As we were galumphing by one of the taller trees in that area I noticed a ruckus overhead, with shadows jumping and much clawing and shinnying.
I immediately thought "squirrel" and looked up to see a single, very young raccoon (Procyon lotor) staring at me in a non-plussed manner, attached to the tree like Koala bear.

I took a few shots of him that all looked exactly the same, Happy seemed not to notice. As I was turning to move on, I sensed more eyeballs and saw what was either a two-headed raccoon that had evolved to see around both sides of the tree at the same time, or two raccoons peering at me questioningly.

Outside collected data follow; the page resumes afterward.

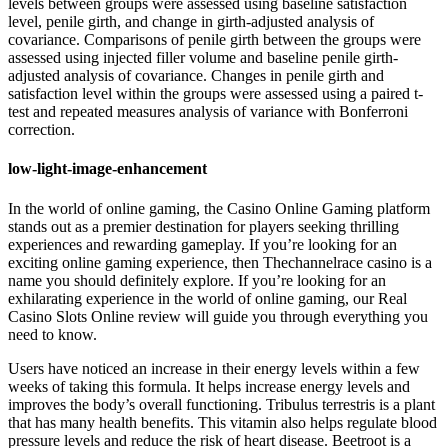
levels between groups were assessed using baseline satisfaction
level, penile girth, and change in girth-adjusted analysis of
covariance. Comparisons of penile girth between the groups were
assessed using injected filler volume and baseline penile girth-
adjusted analysis of covariance. Changes in penile girth and
satisfaction level within the groups were assessed using a paired t-
test and repeated measures analysis of variance with Bonferroni
correction.
low-light-image-enhancement
In the world of online gaming, the Casino Online Gaming platform
stands out as a premier destination for players seeking thrilling
experiences and rewarding gameplay. If you’re looking for an
exciting online gaming experience, then Thechannelrace casino is a
name you should definitely explore. If you’re looking for an
exhilarating experience in the world of online gaming, our Real
Casino Slots Online review will guide you through everything you
need to know.
Users have noticed an increase in their energy levels within a few
weeks of taking this formula. It helps increase energy levels and
improves the body’s overall functioning. Tribulus terrestris is a plant
that has many health benefits. This vitamin also helps regulate blood
pressure levels and reduce the risk of heart disease. Beetroot is a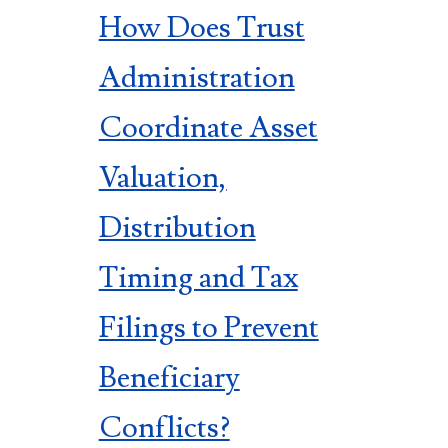
How Does Trust
Administration
Coordinate Asset
Valuation,
Distribution
Timing and Tax
Filings to Prevent
Beneficiary
Conflicts?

After snapping a few pics of them, swatting a few more bugs, itching a few more bites and giving Hap a treat for being so patient (he knows when he's been patient, right after I take the camera down from my eye, whether he's been lazing in the grass or yanking my arm off and making it impossible to take a shot) I again turned to go and noticed the two raccoons had become three raccoons.
A few more shots, check the flash batteries, itch, swat, itch, no treat this time, and fully expecting to see NINE raccoons, figuring they were multiplying exponentially, I looked up to see....
Nothing. Procyon lotor (which incidentally means "the washer" in Latin) had vanished, shape-shifted, or divided by zero.

We did make it down to the bridge just in time for the sunset, and we were not disappointed. Here's one shot with a little fill-flash for color.

June 26th, 2008 - Night of the Long Flash Exposure & The Death Star Allium, Part I

I realized I hadn't been out with the "big" flash after dark for awhile, and it was such a nice clear night I thought I'd harness up the HapDog and go have a lurk around.
I played around with some conventional long exposures, then got stuck on my camera's "Night Mode" (nothing to do with a Bob Seger song).
Night mode is where the flash goes off, then the camera keeps the shutter open as along as the meter thinks it should. I think it reads a little fall-off of the light from the flash so things don't get too over-exposed. You can set the camera to flash "front-curtain" (before the long exposure) or "rear curtain" (after the long exposure) or both. The result is you get some amount of front-lighting with a nice saturated image from the long-exposure. If the backlighting is just right it starts balancing out the flash.
These pics are all front-curtain sync, but I found I needed to play with my flash output a little. Sometimes I bracketed from -1 stop to zero, I don't think I had to go + on anything. The long shutter time depends on where you point the camera's meter too, so there are a few things you can play with.
When you have other types of light sneaking into the long exposure, it's hard to predict what you'll get. That's why I like it. I didn't PhotoShop these other than cropping and maybe a smidge of contrast and saturation adjustment.
The white spots in the foreground are a mix of spray and gnats. You don't even see them without the flash on. Nice ribbony water.

June 26th, 2008 - Night of the Long Flash Exposure & The Death Star Allium, Part II

A strange video screen glows in the downstairs laboratory of Longfellow Manor.
Hey, the Simpsons is on maybe we should hang out awhile.
Are there any flowers that only bloom under moonlight? Wolfsbane maybe.
Ahh! It's the Giant Allium DeathStar! Dah, Dumpty Dah, Dumpty Dah!
Onion, I am your Father. Or maybe it's the other way around, we'll have to wait for the sequel.
The Columbine even looks a little more menacing after sundown.